Tree structure as an instance of Foldable

[vstastny]

I aware that this is probably not the best place to ask a question, but still let me to do. I am trying to rewrite some of the examples in http://learnyouahaskell.com/functors-applicative-functors-and-monoids. I have difficulties with making a tree an instance of Foldable, i.e. I have defined

type Tree<'a> =
    | Empty
    | Node of ('a * Tree<'a> * Tree<'a>)

type Tree with
    static member treeFold (f) (tree:Tree<_>) (z) =
        match tree with
        | Empty -> z
        | Node (x, left, right) ->
            let l = Tree<_>.treeFold f left z
            let r = Tree<_>.treeFold f right z
            let n = f x z
            let res = f (f l n) r
            res
    static member inline instance (_:Foldr, x:Tree<_>, _) = fun (f, z) -> Tree<_>.treeFold f x z

let testTree =
    let one = Node (1, Empty, Empty)
    let six = Node (6, Empty, Empty)
    let three = Node (3, one, six)
    let eight = Node (8, Empty, Empty)
    let ten = Node (10, Empty, Empty)
    let nine = Node (9, eight, ten)
    let five = Node (5, three, nine)
    five

let _11_r32 = foldr (+) 0 testTree
let _11_r33 = foldr (*) 1 testTree

That works.
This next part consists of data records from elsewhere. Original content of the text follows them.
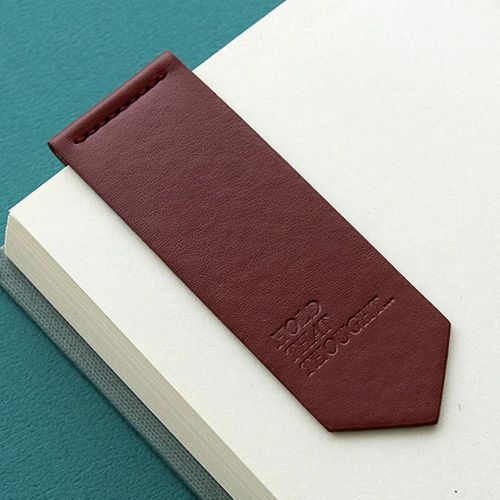 Image resolution: width=500 pixels, height=500 pixels. Identify the location of top of book. (221, 51). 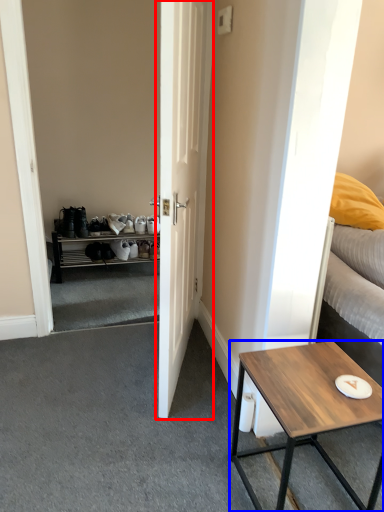 Question: Which object appears closest to the camera in this image, door (highlighted by a red box) or coffee table (highlighted by a blue box)?

Choices:
 (A) door
 (B) coffee table

Answer: (B) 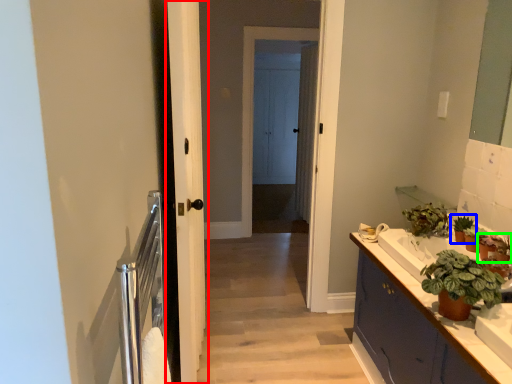 Question: Which is farther away from door (highlighted by a red box)? houseplant (highlighted by a blue box) or houseplant (highlighted by a green box)?

Choices:
 (A) houseplant
 (B) houseplant

Answer: (B) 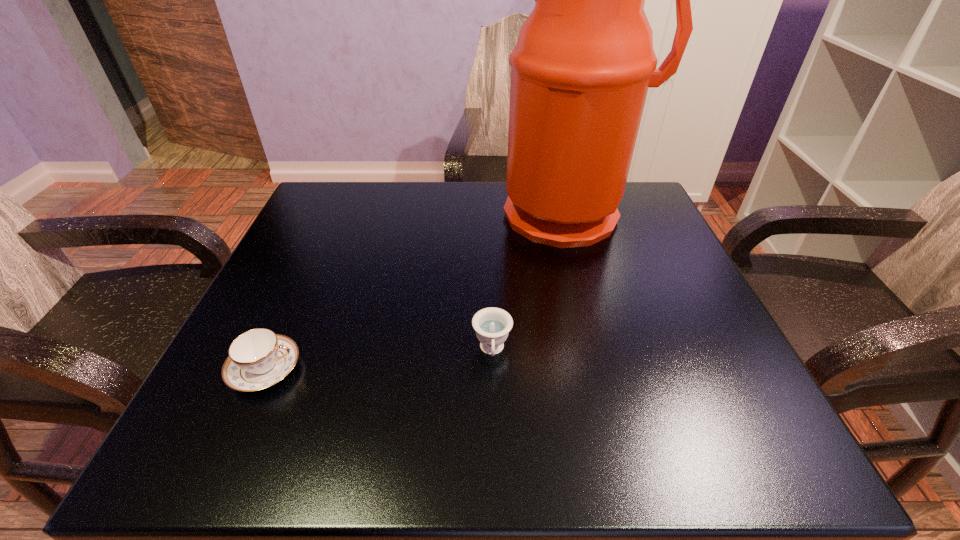 Image resolution: width=960 pixels, height=540 pixels. I want to click on vacant space that's between the tallest object and the left teacup, so click(x=418, y=292).

Image resolution: width=960 pixels, height=540 pixels. I want to click on free space between the right teacup and the tallest object, so click(x=531, y=282).

Locate an element on the screen. The width and height of the screenshot is (960, 540). blank region between the right teacup and the left teacup is located at coordinates (378, 360).

Find the location of a particular element. The image size is (960, 540). free area in between the right teacup and the farthest object is located at coordinates (531, 282).

Locate an element on the screen. free space that is in between the tallest object and the left teacup is located at coordinates (418, 292).

Image resolution: width=960 pixels, height=540 pixels. Find the location of `free space between the water jug and the leftmost object`. free space between the water jug and the leftmost object is located at coordinates (418, 292).

Locate an element on the screen. vacant space that's between the leftmost object and the water jug is located at coordinates (418, 292).

Locate an element on the screen. The height and width of the screenshot is (540, 960). empty location between the left teacup and the farthest object is located at coordinates (418, 292).

The height and width of the screenshot is (540, 960). What are the coordinates of `object identified as the second closest to the farthest object` in the screenshot? It's located at (259, 358).

Where is `the second closest object to the left teacup`? the second closest object to the left teacup is located at coordinates (584, 60). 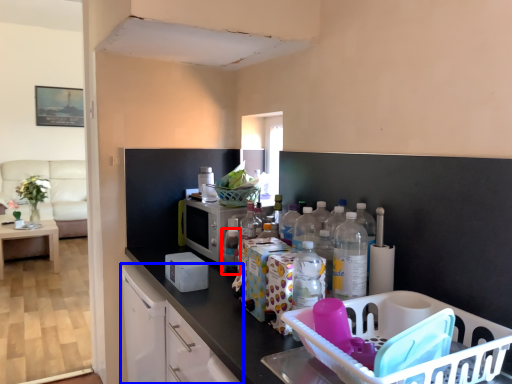 Question: Which object is further to the camera taking this photo, bottle (highlighted by a red box) or cabinetry (highlighted by a blue box)?

Choices:
 (A) bottle
 (B) cabinetry

Answer: (A) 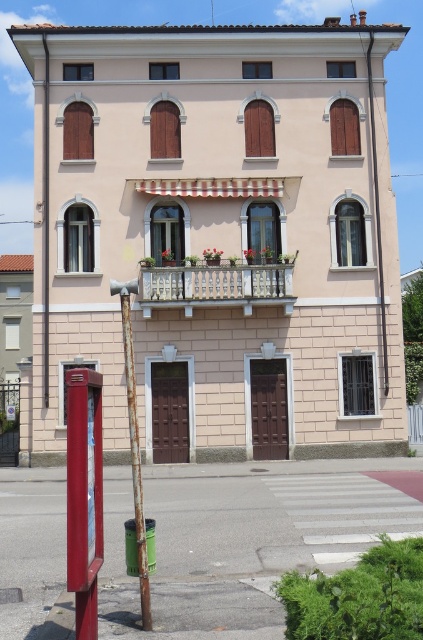 You are a window installer assessing the building. You need to replace the white wood shutter at left and the wooden at upper right. Which shutter requires a taller replacement? Please provide the answer based on the scene description.

The white wood shutter at left requires a taller replacement because it is taller than the wooden at upper right as per the description.

You are standing at the entrance of the building and want to make a phone call. Where should you go to find the metallic red phone box at lower left?

The metallic red phone box at lower left is located at point (84, 496), so you should go to that coordinate to find it.

You are a window cleaner standing on the ground floor of the residential building. You need to clean the white wood shutter at left and the wooden at upper right. Which object should you tackle first based on their positions?

The white wood shutter at left should be cleaned first because it is located below the wooden at upper right, making it more accessible from the ground floor. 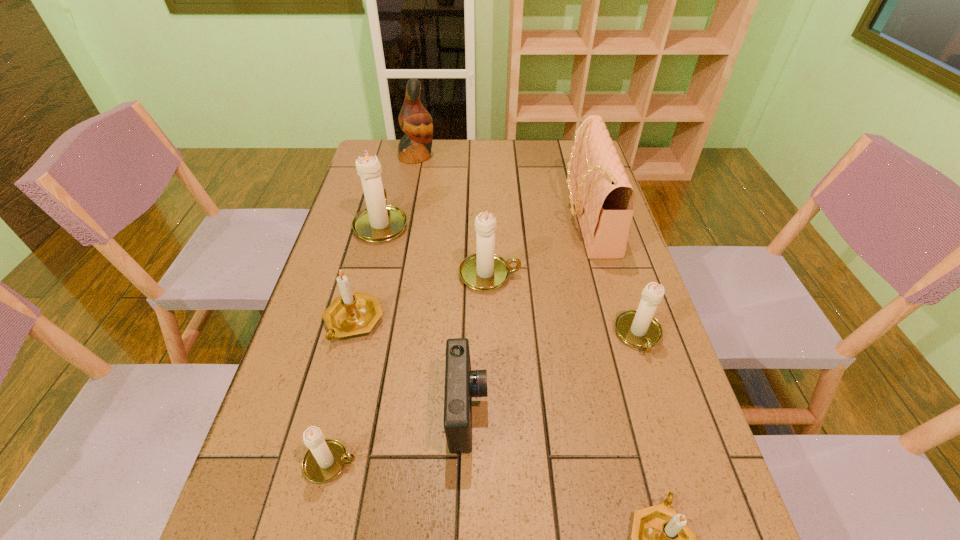 Image resolution: width=960 pixels, height=540 pixels. What are the coordinates of `parrot` in the screenshot? It's located at (415, 121).

Where is `red parrot`? Image resolution: width=960 pixels, height=540 pixels. red parrot is located at coordinates (415, 121).

Where is `the tallest candle holder`? the tallest candle holder is located at coordinates (379, 222).

Identify the location of the biggest white candle holder. This screenshot has width=960, height=540. (379, 222).

Where is `handbag`? handbag is located at coordinates (604, 199).

This screenshot has height=540, width=960. I want to click on the sixth shortest object, so click(483, 271).

Locate an element on the screen. The height and width of the screenshot is (540, 960). the second farthest white candle holder is located at coordinates (483, 271).

What are the coordinates of `the farther gold candle holder` in the screenshot? It's located at (355, 313).

You are a GUI agent. You are given a task and a screenshot of the screen. Output one action in this format:
    pyautogui.click(x=<x>, y=<y>)
    Task: Click on the left gold candle holder
    This screenshot has height=540, width=960.
    Given the screenshot: What is the action you would take?
    pyautogui.click(x=355, y=313)

At what (x,y) coordinates should I click in order to perform the action: click on the third farthest white candle holder. Please return your answer as a coordinate pair (x, y). This screenshot has height=540, width=960. Looking at the image, I should click on (638, 328). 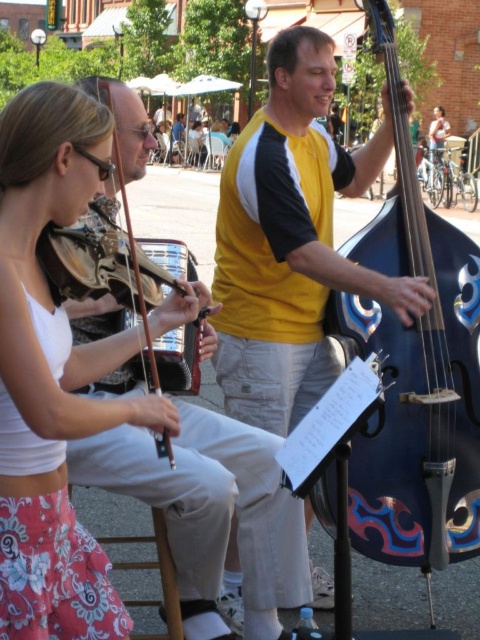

However, this does not

let _11_r33a = foldMap (fun x -> Any (x > 15)) testTree

Am I missing something or have I defined anything incorrectly? Thank you.

[gusty]

It seems you defined a restricted fold. Fold signature should be:

treeFold (f:'a -> 'b -> 'b) (tree:Tree<'a>) (z:'b) :'b =

but yours is:

treeFold (f:'a -> 'a -> 'a) (tree:Tree<'a>) (z:'a) :'a =

If you define it like this it works:

static member treeFold f tree z =
    let rec toList = function
        | Empty -> []
        | Node (x, left, right) -> (x :: (toList left )) @ (toList right)
    List.foldBack f (toList tree) z

[vstastny]

Confirm, this works. However, drawback is that the whole structure is first transformed into other structure (first gone through) and the new structure is then gone through again. Moreover, lists appending is not efficient. If I understand correctly that the tree needs to be converted into the structure which is already instance of Foldable type, then the issue is in efficiency of transformation.

[gusty]

No, don't get me wrong and sorry if wasn't clear enough. I agree it was not an efficient implementation, I was lazy, but no, you don't need to convert it to a list. Much better would be something like this:

static member treeFold f tree z =
    match tree with
    | Empty -> z
    | Node (x, left, right) -> Tree<_>.treeFold f right (Tree<_>.treeFold f left (f x z))

Anyway I just wanted to show you that you had a bug in your foldTree implementation where the type of the final result was restricted to be the same as the type contained on the Tree. Your problem has nothing to do with the project, you can implement your foldTree in any way, you can use whatever you want, loops, mutable states, there is no restriction with the implementation, but the fold function should actually do the work, the function you defined doesn't fold when f changes the original type. As an example this will fail with your foldTree definition:

Tree<_>.treeFold (fun x y -> string x + y) testTree ""

And this has nothing to do with FsControl, it will fail even before using the project.

[vstastny]

Yes, you are right. Misunderstanding on my side. Thank you for your help.